Epoch 50/200 | Loss 0.0053
Epoch 100/200 | Loss 0.0014
Epoch 150/200 | Loss 0.0009
Epoch 200/200 | Loss 0.0006


In [16]:
def translate(sentence, model, src_vocab, trg_vocab, inv_trg_vocab, max_len=8):
    model.eval()
    src = encode(sentence, src_vocab).unsqueeze(0).to(device)
    trg_idx = [trg_vocab["<sos>"]]
    enc_out, hidden = model.encoder(src)
    hidden = (hidden[0][::2]+hidden[0][1::2], hidden[1][::2]+hidden[1][1::2])
    context = torch.zeros(1, hidden[0].size(1)).to(device)

    for _ in range(max_len):
        x = torch.tensor([trg_idx[-1]]).to(device)
        out, hidden, context, _ = model.decoder(x, hidden, enc_out, context)
        pred = out.argmax(1).item()
        trg_idx.append(pred)
        if pred == trg_vocab["<eos>"]: break

    return " ".join([inv_trg_vocab[i] for i in trg_idx if i not in (0,1,2,3)])

print(translate("i am a student", model, src_vocab, trg_vocab, inv_trg_vocab))
print(translate("she loves music", model, src_vocab, trg_vocab, inv_trg_vocab))


je suis un etudiant
elle aime la musique


# 🔎 Evolution of Attention: Bahdanau (2014) → Luong (2015) → Transformer (2017)

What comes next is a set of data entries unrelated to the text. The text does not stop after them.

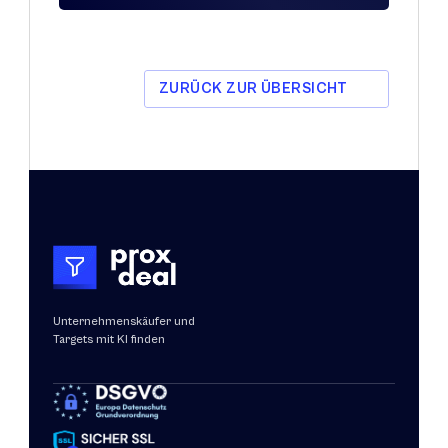
ZURÜCK ZUR ÜBERSICHT
Unternehmenskäufer und 
Targets mit KI finden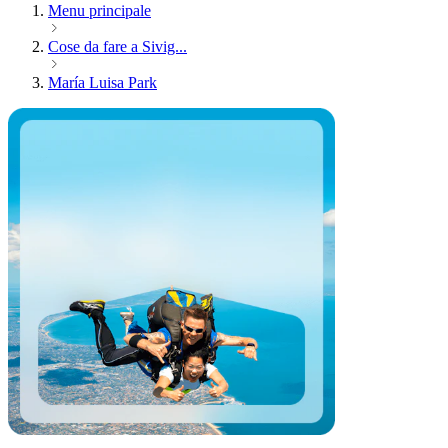
Menu principale
Cose da fare a Sivig...
María Luisa Park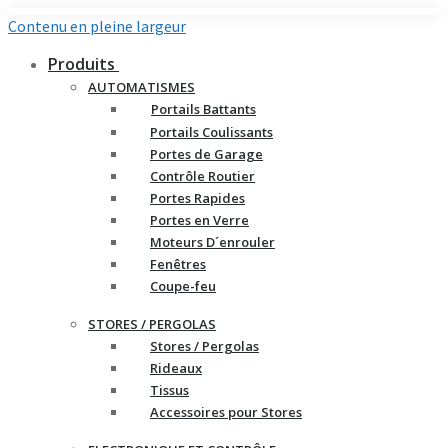
Contenu en pleine largeur
Produits
AUTOMATISMES
Portails Battants
Portails Coulissants
Portes de Garage
Contrôle Routier
Portes Rapides
Portes en Verre
Moteurs D´enrouler
Fenêtres
Coupe-feu
STORES / PERGOLAS
Stores / Pergolas
Rideaux
Tissus
Accessoires pour Stores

| Aspect | Bahdanau et al. (2014) – Additive Attention | Luong et al. (2015) – Multiplicative Attention | Vaswani et al. (2017) – Scaled Dot-Product Attention (Transformer) | Why it matters |
|---|---|---|---|---|
| **Problem Addressed** | Fixed-length bottleneck in seq2seq translation | Efficiency and design choices in NMT attention | Full parallelization and long-range dependencies in sequences | Each step builds toward scalable and general attention |
| **Attention Type** | *Additive*: feed-forward MLP computes alignment | *Multiplicative*: dot/general/concat scoring; Global vs Local | *Scaled dot-product*: multi-head self-attention | Transformers unify and generalize earlier ideas |
| **Score Function** | $$ e_{ij} = v^\top \tanh\!\big(W [s_{i-1}; h_j]\big) $$ | Global (dot): $$ \text{score}(h_t,\bar{h}_s) = h_t^\top \bar{h}_s $$ Local-p (predictive): $$ p_t = S \cdot \sigma(v_p^\top \tanh(W_p h_t)) $$ | $$ \text{score}(Q,K) = \frac{QK^\top}{\sqrt{d_k}} $$ | Bahdanau = additive MLP, Luong = efficient multiplicative, Transformer = normalized dot-product |
| **Weights** | $$ \alpha_{ij} = \frac{\exp(e_{ij})}{\sum_k \exp(e_{ik})} $$ | $$ \alpha_t(s) = \text{softmax}(\text{score}(h_t,\bar{h}_s)) $$ | $$ \alpha = \text{softmax}\!\left(\frac{QK^\top}{\sqrt{d_k}}\right) $$ | All normalize via softmax, but Transformers compute in parallel for all tokens |
| **Context Vector** | $$ c_i = \sum_j \alpha_{ij} h_j $$ | $$ c_t = \sum_s \alpha_t(s) \bar{h}_s $$ | $$ \text{Attention}(Q,K,V) = \text{softmax}\!\left(\frac{QK^\top}{\sqrt{d_k}}\right)V $$ | Context always = weighted sum; formulation becomes more general |
| **Inputs (Q,K,V analogy)** | Query = decoder hidden $s_{i-1}$; Keys/Values = encoder states $h_j$ | Query = decoder hidden $h_t$; Keys/Values = encoder states | Queries, Keys, Values all derived from embeddings via linear projections | Transformer formalizes Q–K–V explicitly, enabling self-attention |
| **Architecture** | Encoder: BiRNN (GRU), Decoder: GRU | Encoder–Decoder: stacked LSTMs (4×1000 units) | Encoder–Decoder: multi-head self-attention + FFN layers | Transformer removes recurrence, relies purely on attention |
| **Extra Techniques** | First to visualize attention alignments | Input-feeding; local/global modes; <unk> replacement | Multi-head attention; positional encoding; residuals & normalization | Stepwise refinements toward GPT-scale architectures |
| **Results** | Better BLEU vs vanilla seq2seq; big gains on long sentences | +5 BLEU over baselines; new SOTA on WMT’15 English–German | New state-of-the-art across tasks; foundation for GPT/BERT | Each stage pushed NMT and sequence modeling forward |
| **Impact** | Birth of attention mechanism | Practical recipes for effective NMT attention | Foundation of modern LLMs (GPT, BERT, etc.) | Historical lineage: Bahdanau → Luong → Transformer |


📌 Summary

Bahdanau (2014): Introduced additive attention — decoder looks back at encoder states via an alignment model.

Luong (2015): Simplified to multiplicative scoring (dot/general), added global/local modes and input feeding, scaled to WMT benchmarks.

Vaswani (2017): Formalized attention into Q–K–V framework, introduced multi-head scaled dot-product attention, enabling Transformers and GPT.